Parallel dazu verzeichnete der MDax einen Rückgang um 0,68 Prozent auf 25.255 Zähler, während der Eurozonen-Leitindex EuroStoxx 50 um 1,2 Prozent nachgab. Ursächlich für die negative Stimmung ist die jüngste Zinsprognose der US-Notenbank Fed, die am Mittwochabend für deutliche Gewinnmitnahmen gesorgt hatte. Aufgrund der hartnäckig hohen Inflation soll in den USA im kommenden Jahr mit weniger Zinssenkungen gerechnet werden als erhofft.
Laut Analyst Jochen Stanzl von CMC Markets habe die Fed-Entscheidung zu einem 'überraschend starken Ausverkauf bei Aktien' geführt. Er erklärt, dass die vorherige Euphorie anfällig für solch drastische Reaktionen gewesen sei.

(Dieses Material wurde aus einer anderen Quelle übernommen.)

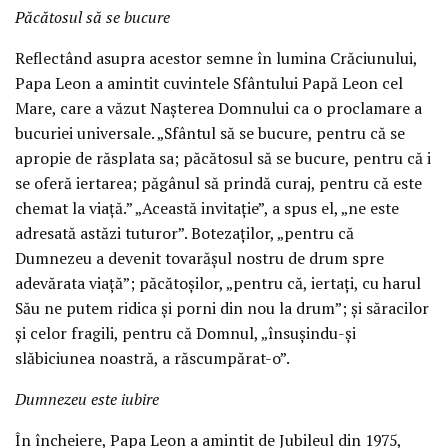
Păcătosul să se bucure
Reflectând asupra acestor semne în lumina Crăciunului,
Papa Leon a amintit cuvintele Sfântului Papă Leon cel
Mare, care a văzut Nașterea Domnului ca o proclamare a
bucuriei universale. „Sfântul să se bucure, pentru că se
apropie de răsplata sa; păcătosul să se bucure, pentru că i
se oferă iertarea; păgânul să prindă curaj, pentru că este
chemat la viață.” „Această invitație”, a spus el, „ne este
adresată astăzi tuturor”. Botezaților, „pentru că
Dumnezeu a devenit tovarășul nostru de drum spre
adevărata viață”; păcătoșilor, „pentru că, iertați, cu harul
Său ne putem ridica și porni din nou la drum”; și săracilor
și celor fragili, pentru că Domnul, „însușindu-și
slăbiciunea noastră, a răscumpărat-o”.
Dumnezeu este iubire
În încheiere, Papa Leon a amintit de Jubileul din 1975,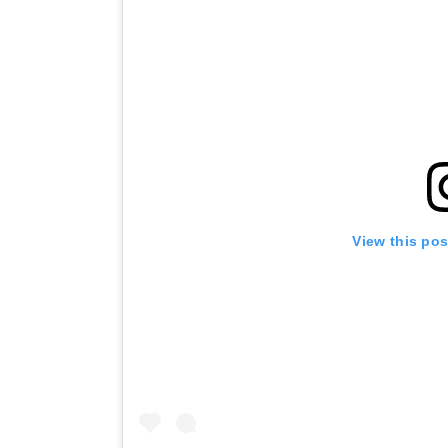
View this po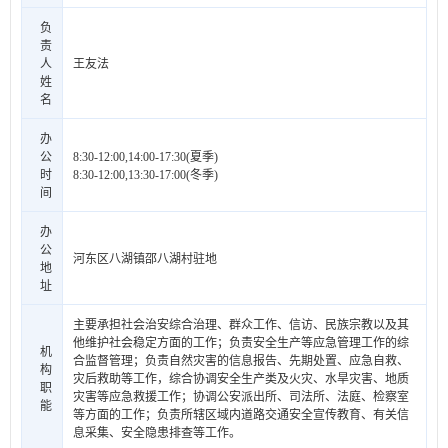
负
责
人
王友法
姓
名
办
公
8:30-12:00,14:00-17:30(夏季)
时
8:30-12:00,13:30-17:00(冬季)
间
办
公
河东区八湖镇邵八湖村驻地
地
址
主要承担社会治安综合治理、群众工作、信访、民族宗教以及其
他维护社会稳定方面的工作；负责安全生产等应急管理工作的综
机
合监督管理；负责自然灾害的信息报告、先期处置、应急自救、
构
灾后救助等工作，综合协调安全生产类及火灾、水旱灾害、地质
职
灾害等应急救援工作；协调公安派出所、司法所、法庭、检察室
能
等方面的工作；负责所辖区域内道路交通安全宣传教育、有关信
息采集、安全隐患排查等工作。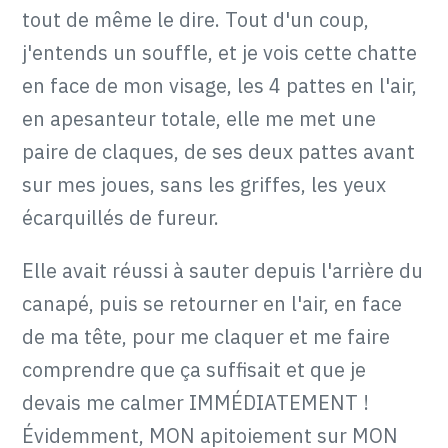
tout de même le dire. Tout d'un coup,
j'entends un souffle, et je vois cette chatte
en face de mon visage, les 4 pattes en l'air,
en apesanteur totale, elle me met une
paire de claques, de ses deux pattes avant
sur mes joues, sans les griffes, les yeux
écarquillés de fureur.
Elle avait réussi à sauter depuis l'arrière du
canapé, puis se retourner en l'air, en face
de ma tête, pour me claquer et me faire
comprendre que ça suffisait et que je
devais me calmer IMMÉDIATEMENT !
Évidemment, MON apitoiement sur MON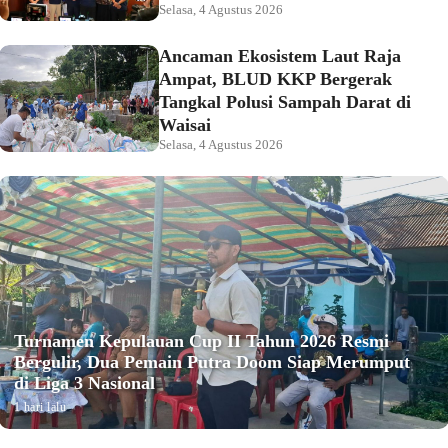
Selasa, 4 Agustus 2026
Ancaman Ekosistem Laut Raja
Ampat, BLUD KKP Bergerak
Tangkal Polusi Sampah Darat di
Waisai
Selasa, 4 Agustus 2026
Turnamen Kepulauan Cup II Tahun 2026 Resmi
Bergulir, Dua Pemain Putra Doom Siap Merumput
di Liga 3 Nasional
1 hari lalu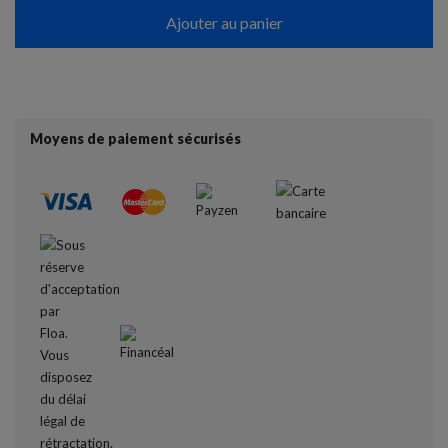
Ajouter au panier
Moyens de paiement sécurisés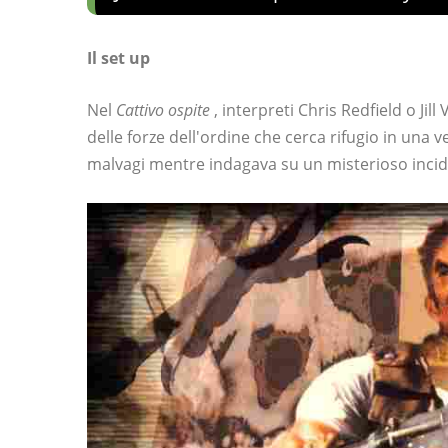
Il set up
Nel
Cattivo ospite
, interpreti Chris Redfield o Jil
delle forze dell'ordine che cerca rifugio in una
malvagi mentre indagava su un misterioso incide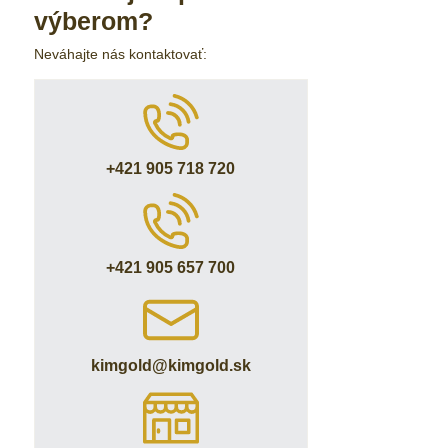
fulltextom
výberom?
Neváhajte nás kontaktovať:
+421 905 718 720
+421 905 657 700
kimgold​@kimgold​.sk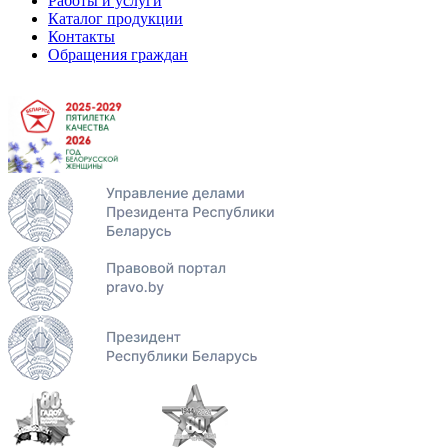
Работы и услуги
Каталог продукции
Контакты
Обращения граждан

Der Dax fehlt es derzeit an Schnäppchenjägern, die die Verunsicherung über die zukünftige Geldpolitik mildern könnten.
Für weitere Volatilität sorgt der große Verfallstag an den Termin- und Derivatebörsen. Anleger sprechen von einem 'vierfachen Verfall', wenn Optionen und Futures auf Indizes und einzelne Aktien gleichzeitig ablaufen. Diese überraschende Rückkehr unter 20.000 Punkte überrascht viele Marktakteure.
Die Veröffentlichung des Quartalsberichts des US-Sportartikelherstellers Nike führte zu einem Kursrückgang bei Adidas um 0,7 Prozent, obwohl die Papiere damit besser abschneiden als der Dax. Nike hatte zwar die Analystenerwartungen übertroffen, jedoch blieben Umsatz und Gewinn im Jahresvergleich rückläufig. Analystin Olivia Townsend von JPMorgan sieht dies als mögliche Chance für Adidas, weitere Marktanteile zu gewinnen.
Anders sah es bei Fraport aus, deren Aktien um 6,5 Prozent zulegten. Hintergrund war eine neue Entgeltvereinbarung mit Airlines, die laut Analystin Elodie Rall von JPMorgan die Unsicherheit verringert habe. Daraus resultierte eine Hochstufung von 'Neutral' auf 'Overweight'.
Die Papiere von Teamviewer sanken hingegen um 4,4 Prozent, nachdem Goldman Sachs die Einstufung von 'Buy' auf 'Neutral' herabsetzte. Analyst Mohammed Moawalla nannte als Grund die unsichere Aussicht auf Aktienrückkäufe infolge der Übernahme von 1E.
Einen deutlichen Einbruch verzeichnete die Hornbach Holding nach Vorlage enttäuschender Quartalszahlen. Die Aktien des Unternehmens sackten um über 10 Prozent ab, da die Ergebnisse erheblich unter den Annahmen der Analysten blieben.